L- Söyleyemedim, zaman bulamadım işte anla senin tepkini-
K- Sen gayet iyi biliyordun tepkimi bence?
Y- Yaşananlardan sonra değişmiş ola-
K- Yaşananları unut artık? Sen, ben ve bebeğimiz yeni bir defter açacağız.
Kocaeli 2014
L- Saat 19'a geliyordu, Kerem'le sahilde oturmuştuk, burası diğer sahillere göre daha sakindi manzarasına rağmen. Hava bugün çok güzel, yaz aylarına bayılıyorum...
K- Yaz aylarını bende severim, ayrılık olmayanını tabii.
L- Doğru, az kaldı gidiyorsun. Kurtulacaksın yakında benden desene?
K- Hiç o yandan bakmadım, senden rahatsız olmuyorum aksine bunun için zaman kolluyorum?
L- Ama gideceksin, beni bırakıp...
K- Kalsam ne olacak?
L- Denerdik Kerem?
K- Deneyecek ne var ki Ludmila?
L- Yok mu Kerem?
K- Gitmeliyim, kariyerim için.
L- Haklısın, ki olandanda gideceksin bunu biliyorum.
K- Aşıksın sen bana.
L- Evet, öyle. Sende öylesin ama...
K- Aksini iddia etmedim, edemem.
L- Bu kadar geç tanışmasaydık farklı kararlar alabilirdik Kerem...
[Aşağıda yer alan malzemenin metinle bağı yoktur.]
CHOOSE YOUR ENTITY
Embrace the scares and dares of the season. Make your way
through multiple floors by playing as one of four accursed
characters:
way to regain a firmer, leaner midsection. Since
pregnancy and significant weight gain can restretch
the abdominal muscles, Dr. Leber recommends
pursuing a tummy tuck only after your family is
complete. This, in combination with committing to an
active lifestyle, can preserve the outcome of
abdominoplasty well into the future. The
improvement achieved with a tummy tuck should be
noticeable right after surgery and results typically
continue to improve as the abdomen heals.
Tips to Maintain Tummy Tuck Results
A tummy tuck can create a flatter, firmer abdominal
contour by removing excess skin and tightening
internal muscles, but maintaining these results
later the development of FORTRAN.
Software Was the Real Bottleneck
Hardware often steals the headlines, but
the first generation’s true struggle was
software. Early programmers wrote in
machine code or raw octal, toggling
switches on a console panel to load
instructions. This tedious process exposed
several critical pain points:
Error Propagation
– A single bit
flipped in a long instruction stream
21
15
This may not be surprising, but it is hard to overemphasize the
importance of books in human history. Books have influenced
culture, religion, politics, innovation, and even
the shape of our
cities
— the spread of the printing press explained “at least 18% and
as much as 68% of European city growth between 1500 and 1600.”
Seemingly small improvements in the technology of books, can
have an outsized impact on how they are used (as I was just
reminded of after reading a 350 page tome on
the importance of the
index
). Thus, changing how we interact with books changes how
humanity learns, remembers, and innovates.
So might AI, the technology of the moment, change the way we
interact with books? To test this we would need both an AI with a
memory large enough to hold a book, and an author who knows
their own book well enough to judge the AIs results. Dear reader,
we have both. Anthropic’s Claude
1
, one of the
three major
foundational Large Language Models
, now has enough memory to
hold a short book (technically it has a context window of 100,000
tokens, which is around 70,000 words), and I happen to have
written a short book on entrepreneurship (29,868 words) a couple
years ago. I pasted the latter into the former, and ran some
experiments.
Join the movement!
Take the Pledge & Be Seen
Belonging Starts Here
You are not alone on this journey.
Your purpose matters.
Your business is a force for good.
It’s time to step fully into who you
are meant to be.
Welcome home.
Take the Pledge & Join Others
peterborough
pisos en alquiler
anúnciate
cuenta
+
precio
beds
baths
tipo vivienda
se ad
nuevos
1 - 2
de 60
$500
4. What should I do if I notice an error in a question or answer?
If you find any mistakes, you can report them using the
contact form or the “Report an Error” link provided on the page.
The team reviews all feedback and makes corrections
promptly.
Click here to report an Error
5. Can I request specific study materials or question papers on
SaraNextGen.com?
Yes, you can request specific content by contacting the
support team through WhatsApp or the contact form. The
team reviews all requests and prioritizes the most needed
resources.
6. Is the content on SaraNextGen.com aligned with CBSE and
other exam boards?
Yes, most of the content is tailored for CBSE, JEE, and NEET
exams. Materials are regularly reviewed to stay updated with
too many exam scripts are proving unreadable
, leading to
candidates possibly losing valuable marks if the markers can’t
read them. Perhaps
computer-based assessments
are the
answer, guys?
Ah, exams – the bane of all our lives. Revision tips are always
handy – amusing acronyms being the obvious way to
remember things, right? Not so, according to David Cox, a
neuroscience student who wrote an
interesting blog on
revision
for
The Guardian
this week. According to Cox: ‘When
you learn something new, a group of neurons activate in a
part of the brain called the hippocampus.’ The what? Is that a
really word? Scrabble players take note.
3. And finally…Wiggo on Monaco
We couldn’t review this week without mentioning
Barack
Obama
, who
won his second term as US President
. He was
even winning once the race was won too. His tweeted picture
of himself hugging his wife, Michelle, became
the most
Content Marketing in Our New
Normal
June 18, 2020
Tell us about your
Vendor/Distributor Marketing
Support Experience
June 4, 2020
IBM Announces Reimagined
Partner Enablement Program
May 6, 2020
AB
K- Ludmila daha fazla düşünmenin ne anlamı var, seven düşmez başka bir sevdaya?
L- Ya seni unutursam...
K- Cidden beni unutacağını mı düşünüyorsun?
L- Hayır Kerem bak yanlış anladın, nereye?
K- Bileklik almaya.
L- Ne bilekliği ya?
K- Bildiğimiz bileklik, ip hani?
L- Ne yapacaksın onu?
K- Bileğine takacağım, çıkarılmaması suretiyle?
L- Sen beni unut-
K- Seni unutacak kadar delirmedim?
L- Unutmazsın değil mi...
K- Seven unutmaz, unutamaz. Seven her zaman sevmeye devam eder, her koşulda.